Every elective office in the county is now held by a Republican, including newly elected county commissioners Ron Henderson and David White.
Despite being a Democrat, Patterson blamed his defeat chiefly on negative publicity from an ongoing legal dispute between JetAway Aviation and the county, which he called “a concerted smear campaign.”
The conflict began in late 2005 when the county decided to get out of the business of providing services for private aircraft at the Montrose airport and put its fixed-base operator services up for bid.
JetAway lost the bid to Black Canyon Jet Center and has been embroiled in lawsuits and counter suits with the county ever since. Black Canyon is on airport property while JetAway is located on adjoining private land.
JetAway was found in contempt of court for selling jet fuel, a violation of its agreement with the county, and must face those charges today in Montrose County Court.
The long-running dispute boiled over into the election when Patterson was singled out as the responsible party. JetAway, among its many legal actions against the county, named Patterson specifically in an antitrust suit and a complaint to the Federal Aviation Administration.
JetAway owner Steve Stuhmer took out full-page ads in the Montrose paper in early 2006 attacking Patterson’s character and accusing him of exerting influence over airport operations, though Patterson said all three commissioners voted on airport issues.
The same ad, which questioned Patterson’s “honesty, integrity and judgment,” resurfaced a few days before the election and urged people to vote for Henderson.
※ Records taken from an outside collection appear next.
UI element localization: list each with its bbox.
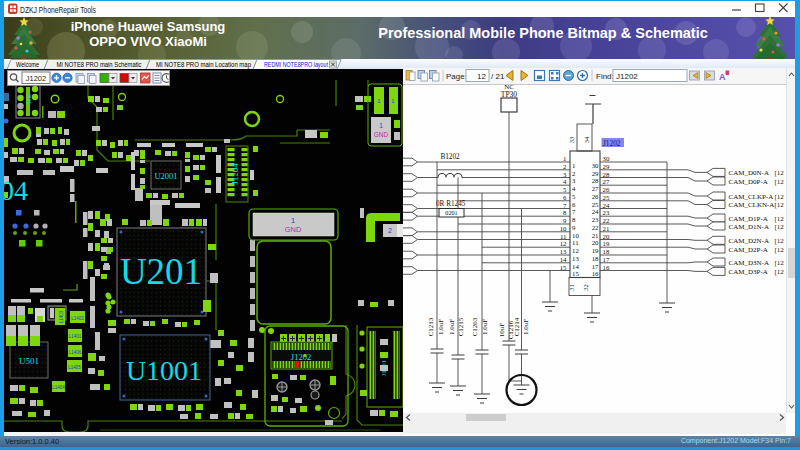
svg-text:4: 4 [563, 178, 567, 185]
svg-text:12: 12 [572, 247, 579, 254]
svg-text:[12: [12 [775, 259, 785, 267]
svg-text:TP30: TP30 [501, 90, 518, 99]
svg-text:U501: U501 [19, 356, 39, 366]
svg-text:[12: [12 [775, 169, 785, 177]
svg-text:12: 12 [477, 72, 486, 81]
svg-text:Find:: Find: [596, 72, 614, 81]
svg-text:C1215: C1215 [457, 317, 465, 336]
svg-text:1: 1 [572, 162, 575, 169]
svg-text:16: 16 [603, 264, 610, 271]
svg-text:30: 30 [603, 155, 610, 162]
svg-text:26: 26 [603, 186, 610, 193]
svg-text:DZKJ PhoneRepair Tools: DZKJ PhoneRepair Tools [20, 5, 96, 15]
svg-text:30: 30 [592, 162, 599, 169]
svg-text:1.0uF: 1.0uF [448, 319, 456, 335]
svg-text:REDMI NOTE8PRO layout: REDMI NOTE8PRO layout [264, 60, 328, 69]
svg-text:L1402: L1402 [71, 316, 84, 321]
svg-text:21: 21 [603, 225, 610, 232]
svg-text:2: 2 [572, 170, 576, 177]
svg-text:6: 6 [572, 201, 576, 208]
svg-text:11: 11 [572, 239, 579, 246]
svg-text:1: 1 [563, 155, 566, 162]
svg-text:27: 27 [603, 178, 610, 185]
svg-text:[12: [12 [775, 268, 785, 276]
svg-text:29: 29 [592, 170, 599, 177]
svg-text:3: 3 [572, 177, 576, 184]
svg-text:CAM_D3P-A: CAM_D3P-A [729, 268, 768, 276]
svg-text:304: 304 [4, 175, 28, 206]
svg-text:14: 14 [560, 256, 567, 263]
svg-text:25: 25 [603, 194, 610, 201]
svg-text:1: 1 [379, 122, 383, 129]
svg-text:J1202: J1202 [26, 74, 46, 83]
svg-text:7: 7 [572, 208, 576, 215]
svg-text:22: 22 [603, 217, 610, 224]
svg-text:Professional Mobile Phone Bitm: Professional Mobile Phone Bitmap & Schem… [378, 25, 708, 41]
svg-text:17: 17 [592, 263, 599, 270]
svg-text:19: 19 [603, 240, 610, 247]
svg-text:[12: [12 [775, 215, 785, 223]
svg-text:9: 9 [563, 217, 567, 224]
svg-text:11: 11 [560, 233, 567, 240]
svg-text:23: 23 [603, 209, 610, 216]
svg-text:CAM_D2P-A: CAM_D2P-A [729, 246, 768, 254]
svg-text:7: 7 [563, 202, 567, 209]
svg-text:3: 3 [563, 171, 567, 178]
svg-text:31: 31 [568, 284, 575, 291]
svg-text:32: 32 [582, 284, 589, 291]
svg-text:CAM_D0N-A: CAM_D0N-A [729, 169, 769, 177]
svg-text:14: 14 [572, 263, 579, 270]
svg-text:22: 22 [592, 224, 599, 231]
svg-text:iPhone Huawei Samsung: iPhone Huawei Samsung [71, 19, 226, 34]
svg-text:L1403: L1403 [59, 310, 64, 323]
svg-text:U201: U201 [120, 251, 202, 292]
svg-text:C1203: C1203 [471, 317, 479, 336]
svg-text:1202: 1202 [27, 93, 32, 104]
svg-text:28: 28 [592, 177, 599, 184]
svg-text:L1404: L1404 [52, 385, 65, 390]
svg-text:15: 15 [560, 264, 567, 271]
svg-text:J1204: J1204 [230, 163, 240, 185]
svg-text:A: A [719, 72, 726, 82]
svg-text:2: 2 [563, 163, 567, 170]
svg-text:J1202: J1202 [603, 139, 621, 148]
svg-text:33: 33 [568, 137, 575, 144]
svg-text:29: 29 [603, 163, 610, 170]
svg-text:2: 2 [388, 227, 392, 234]
svg-text:MI NOTE8 PRO main Schematic: MI NOTE8 PRO main Schematic [57, 60, 142, 69]
svg-text:CAM_CLKN-A: CAM_CLKN-A [729, 201, 775, 209]
svg-text:1.0uF: 1.0uF [437, 319, 445, 335]
svg-text:24: 24 [592, 208, 599, 215]
svg-text:5: 5 [572, 193, 576, 200]
svg-text:17: 17 [603, 256, 610, 263]
svg-text:CAM_D0P-A: CAM_D0P-A [729, 178, 768, 186]
svg-text:1.0uF: 1.0uF [481, 319, 489, 335]
svg-text:CAM_D1P-A: CAM_D1P-A [729, 215, 768, 223]
svg-text:Page:: Page: [446, 72, 467, 81]
svg-text:4: 4 [572, 185, 576, 192]
svg-text:5: 5 [563, 186, 567, 193]
svg-text:10uF: 10uF [498, 323, 506, 338]
svg-text:CAM_D1N-A: CAM_D1N-A [729, 223, 769, 231]
svg-text:18: 18 [603, 248, 610, 255]
svg-text:GND: GND [374, 131, 389, 138]
svg-text:6: 6 [563, 194, 567, 201]
svg-text:U1001: U1001 [126, 355, 202, 386]
svg-text:26: 26 [592, 193, 599, 200]
svg-text:18: 18 [592, 255, 599, 262]
svg-text:L1406: L1406 [69, 350, 82, 355]
svg-text:[12: [12 [775, 178, 785, 186]
svg-text:L1401: L1401 [69, 334, 82, 339]
svg-text:0R R1245: 0R R1245 [436, 200, 466, 208]
svg-text:15: 15 [572, 270, 579, 277]
svg-text:8: 8 [563, 209, 567, 216]
svg-text:1: 1 [291, 216, 295, 225]
svg-text:[12: [12 [775, 193, 785, 201]
svg-text:24: 24 [603, 202, 610, 209]
svg-text:J1202: J1202 [616, 72, 638, 81]
svg-text:OPPO VIVO XiaoMi: OPPO VIVO XiaoMi [89, 34, 207, 49]
svg-text:L1405: L1405 [68, 365, 81, 370]
svg-text:9: 9 [572, 224, 576, 231]
svg-text:27: 27 [592, 185, 599, 192]
svg-text:CAM_D2N-A: CAM_D2N-A [729, 237, 769, 245]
Henderson said he did not place the ad, which was paid for by Stuhmer, according to the Montrose Press.
Patterson said Stuhmer was also behind a failed recall attempt against him earlier this year, which Stuhmer denies. The recall petition was led by Al Head, whose company rents space at One Creative Place, as does Stuhmer.
Stuhmer did not return calls for comment.
Commissioner Allan Belt, who did not run for re-election, said it all points to nasty business, and Patterson was targeted as the scapegoat. The ads claimed Patterson used undue influence over the airport’s financial operations, which Belt said was not true.
“I think there was a concerted effort to get Bill out of office and the focus is a few outsiders who haven’t gotten what they wanted and blamed Bill for it,” he said. “What they seem to be too dense to understand is that Bill never made a decision by himself [but with other commissioners].”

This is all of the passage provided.